Five Year is traditionally the Wood anniversary. Our first gift to each other was permitting salacious puns about giving each other wood. Our second gift was hiring someone to clean and stain our wooden patio furniture, instead of doing it ourselves.
We do love anniversaries. Not only do they mark the time and commemorate important events, they provide an excellent excuse to indulging yourself a little more than your bank account and waist line normally allows. We decided it was a good reason to go up to Santa Barbara. It’s only a little over an hour away, so it’s an occasion, but it’s convenient. The Vintner’s Festival was being held, which meant there would be entertainment at the wineries, so Mikey wouldn’t be too bored while Daddy and Papa sipped. We had friends we hadn’t seen in a while. And we had a free hotel.
The free hotel draw was particularly pitiful on our part. We had stayed at this particular hotel the previous winter and had a terrible time. The room was loud, the heater broke, and the only means to keep us from freezing was an old space heater. We spent the whole time trying to keep our toddling son from stumbling into it and exploding into flames. In response to our complaints, the management offered a free stay next time.
You got that? Our dangerous, substandard accommodations would be free next time. And we jumped on it! Why?
The hotel, of course, hadn’t improved. Even the location, which is convenient to beach and State Street, the main drag in Santa Barbara, is more of a problem, since drunk college kids find it convenient as well. While we were playing in the pool with Mikey, a refugee from Jersey Shore called out to his fellow hot tubbers with the salutation, “What’s up, you limp-dicked faggots?” Charming.

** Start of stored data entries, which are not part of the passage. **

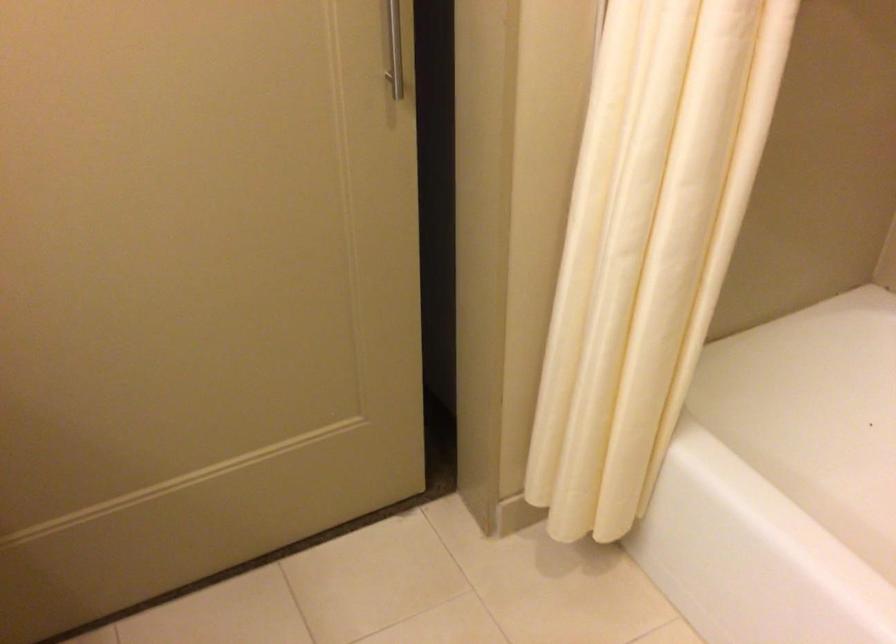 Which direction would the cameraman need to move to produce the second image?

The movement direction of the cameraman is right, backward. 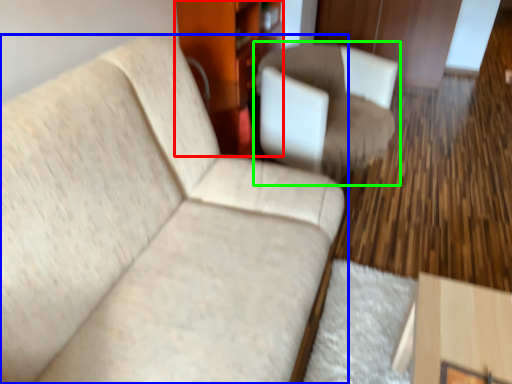 Question: Considering the real-world distances, which object is farthest from dresser (highlighted by a red box)? studio couch (highlighted by a blue box) or chair (highlighted by a green box)?

Choices:
 (A) studio couch
 (B) chair

Answer: (A) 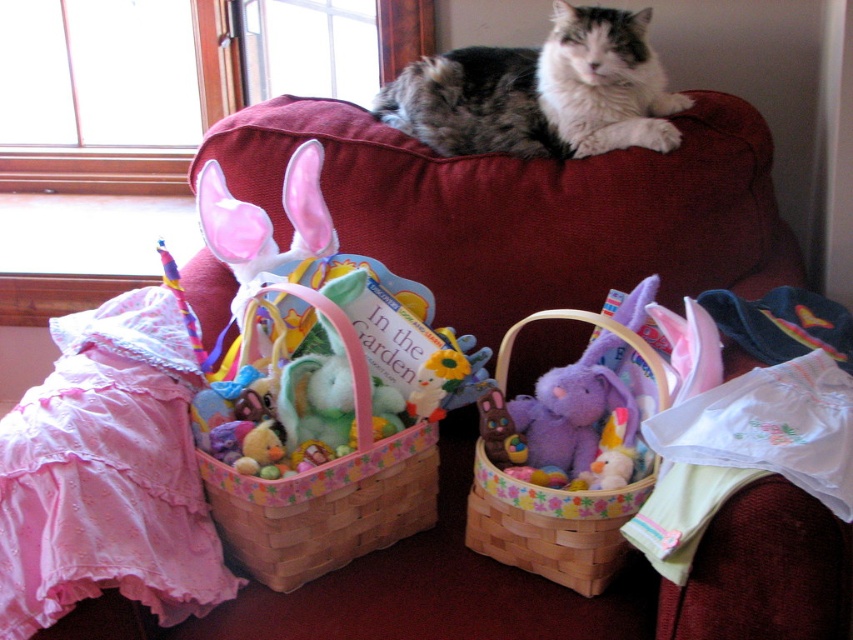 Question: Which point is closer to the camera taking this photo?

Choices:
 (A) (548, 323)
 (B) (614, 337)

Answer: (B)

Question: Which point is closer to the camera?

Choices:
 (A) (579, 65)
 (B) (747, 364)
 (C) (270, 481)
 (D) (514, 328)

Answer: (C)

Question: Does gray and white fur cat at center appear over wooden woven basket at center?

Choices:
 (A) yes
 (B) no

Answer: (A)

Question: Is gray and white fur cat at center smaller than pastel woven basket at center left?

Choices:
 (A) yes
 (B) no

Answer: (B)

Question: Does gray and white fur cat at center have a larger size compared to wooden woven basket at center?

Choices:
 (A) no
 (B) yes

Answer: (B)

Question: Among these points, which one is farthest from the camera?

Choices:
 (A) (496, 236)
 (B) (367, 364)
 (C) (549, 102)
 (D) (601, 586)

Answer: (C)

That makes it sound like the anniversary weekend was a bust, and that is far from the truth. We went to the Santa Barbara Zoo, which is in a garden next to the ocean, making it more pleasant than the one in Los Angeles, and at 30 acres instead of 100, more manageable than the one in San Diego. We went wine tasting in the Santa Rita hills. We went to the beach and played Mikey’s favorite game, “Run For Your Life!” where we chase the waves until they chase us back. We met up with our friends and ate very well. Mikey learned how to eat artichokes, which he loved, and had his first taste of lobster, crab, and chicken liver pâté.
Exhausted, Mikey fell asleep five minutes into the ride back home on Sunday. Now that we had some time to ourselves at the end of our fifth-anniversary weekend, I asked Ian whether he’d want to get married, should the Supreme Court agree to hear the appeal on Proposition 8 and side with the California courts who have declared it unconstitutional, and should the Defense of Marriage Act be repealed in Congress. He said, “Of course.”
As we agreed that we’d at least have a party and renew our vows when that happens, we passed a billboard for the new Jason Segel and Emily Blunt movie, The Five Year Engagement.